═════ INPUT MATERIAL

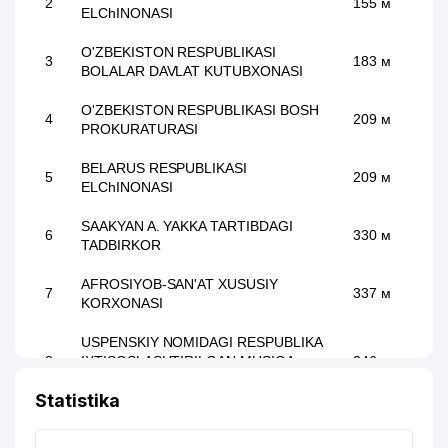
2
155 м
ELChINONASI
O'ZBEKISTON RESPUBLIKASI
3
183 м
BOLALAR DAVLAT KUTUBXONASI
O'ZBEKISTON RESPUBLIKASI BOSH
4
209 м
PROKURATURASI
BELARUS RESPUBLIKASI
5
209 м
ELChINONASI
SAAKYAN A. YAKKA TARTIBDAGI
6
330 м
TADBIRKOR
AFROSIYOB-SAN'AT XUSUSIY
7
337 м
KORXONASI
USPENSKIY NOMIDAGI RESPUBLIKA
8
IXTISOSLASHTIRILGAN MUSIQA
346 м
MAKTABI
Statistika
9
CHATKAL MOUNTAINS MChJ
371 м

══════════

→ WORK TASK
Where in the entries does the word "ZBEKISTON" occur? Copy out each line that has it.

→ WRITTEN RESPONSE
O'ZBEKISTON RESPUBLIKASI
O'ZBEKISTON RESPUBLIKASI BOSH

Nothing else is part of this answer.